* How to complete this task
Look below for the lines from the one with "FINMA-Videos (774, 1479)" to the one with "Sitemap (829, 1859)", and copy exactly those lines, both ends included.

* Data to examine
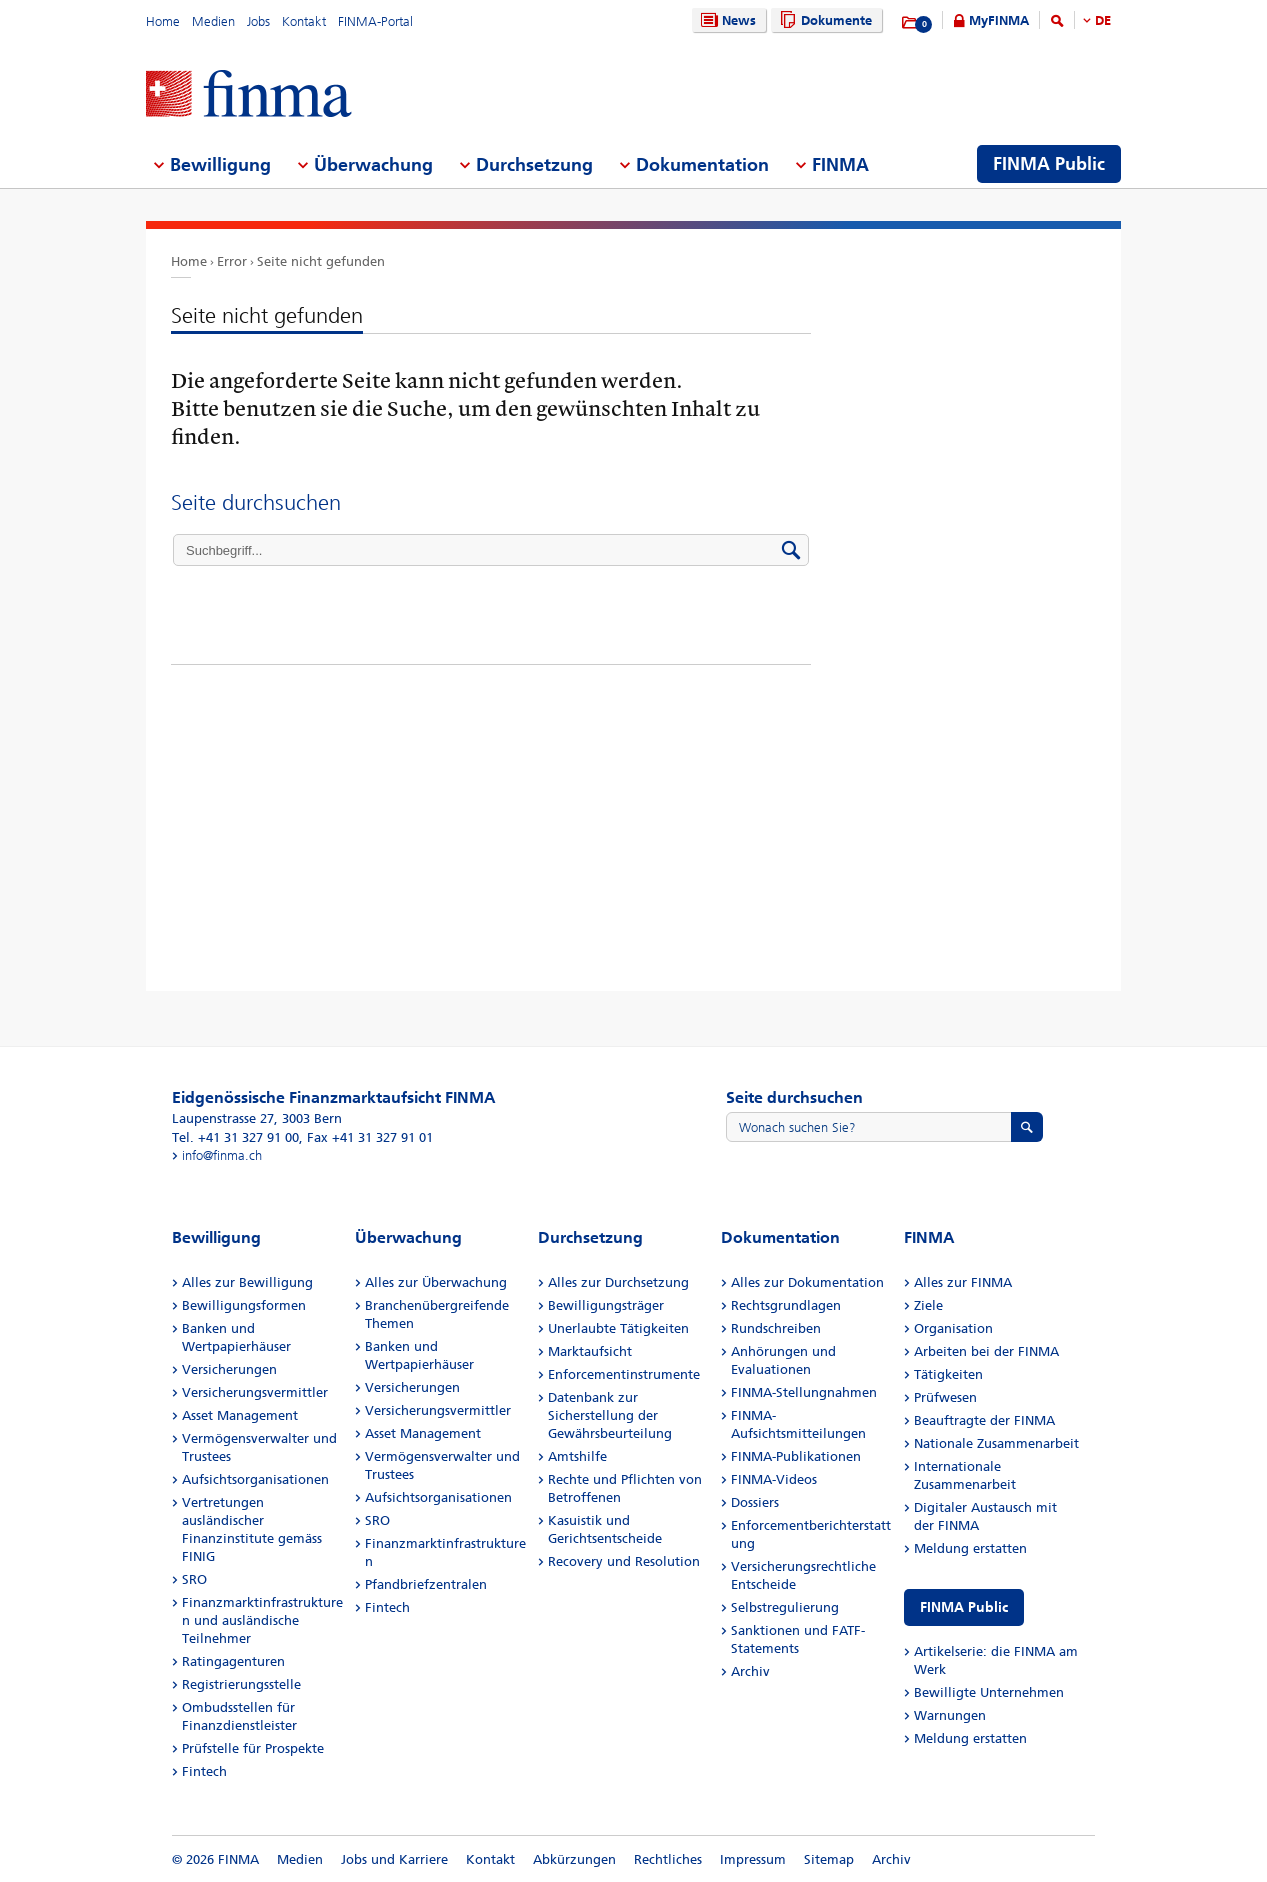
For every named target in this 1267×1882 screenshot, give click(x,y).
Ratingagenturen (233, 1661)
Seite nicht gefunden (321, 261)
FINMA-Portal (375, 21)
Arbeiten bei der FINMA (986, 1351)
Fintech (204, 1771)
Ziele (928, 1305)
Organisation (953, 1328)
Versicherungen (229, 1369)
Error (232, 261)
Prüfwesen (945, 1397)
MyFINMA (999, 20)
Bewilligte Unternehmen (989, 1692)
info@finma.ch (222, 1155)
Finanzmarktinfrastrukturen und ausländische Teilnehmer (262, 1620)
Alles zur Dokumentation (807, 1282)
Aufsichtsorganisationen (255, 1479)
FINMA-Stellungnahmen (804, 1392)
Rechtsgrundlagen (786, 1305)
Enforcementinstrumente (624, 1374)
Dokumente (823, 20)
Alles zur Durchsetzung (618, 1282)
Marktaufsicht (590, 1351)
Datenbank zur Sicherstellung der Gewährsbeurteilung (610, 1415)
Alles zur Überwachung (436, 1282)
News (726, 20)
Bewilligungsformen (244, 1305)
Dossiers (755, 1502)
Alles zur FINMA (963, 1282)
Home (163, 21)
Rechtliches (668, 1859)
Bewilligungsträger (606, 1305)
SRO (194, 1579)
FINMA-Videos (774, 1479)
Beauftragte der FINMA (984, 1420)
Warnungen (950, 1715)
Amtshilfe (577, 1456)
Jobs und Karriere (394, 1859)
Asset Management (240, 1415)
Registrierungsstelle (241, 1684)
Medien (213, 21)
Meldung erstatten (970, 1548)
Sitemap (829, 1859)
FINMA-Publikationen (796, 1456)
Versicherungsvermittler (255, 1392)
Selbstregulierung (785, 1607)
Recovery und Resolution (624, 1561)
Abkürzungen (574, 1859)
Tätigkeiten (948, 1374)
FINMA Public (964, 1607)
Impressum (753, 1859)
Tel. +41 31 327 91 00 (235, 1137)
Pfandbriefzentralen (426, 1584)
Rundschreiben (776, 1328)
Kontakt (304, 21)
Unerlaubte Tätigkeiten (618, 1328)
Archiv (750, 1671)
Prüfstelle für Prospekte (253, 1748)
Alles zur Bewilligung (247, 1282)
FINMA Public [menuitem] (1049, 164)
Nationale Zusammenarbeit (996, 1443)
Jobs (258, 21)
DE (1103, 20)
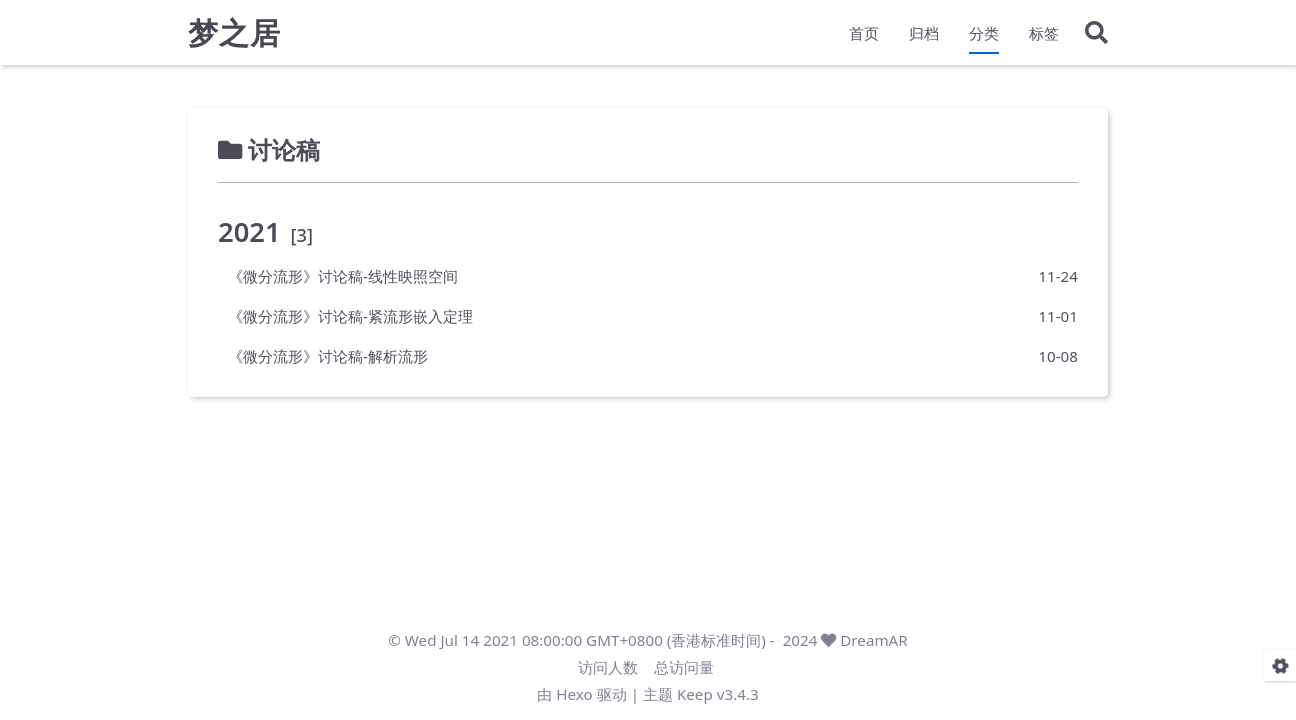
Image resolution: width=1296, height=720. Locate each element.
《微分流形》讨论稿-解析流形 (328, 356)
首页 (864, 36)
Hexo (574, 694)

* Result of this exercise
FINMA-Videos (774, 1479)
Beauftragte der FINMA (984, 1420)
Warnungen (950, 1715)
Amtshilfe (577, 1456)
Jobs und Karriere (394, 1859)
Asset Management (240, 1415)
Registrierungsstelle (241, 1684)
Medien (213, 21)
Meldung erstatten (970, 1548)
Sitemap (829, 1859)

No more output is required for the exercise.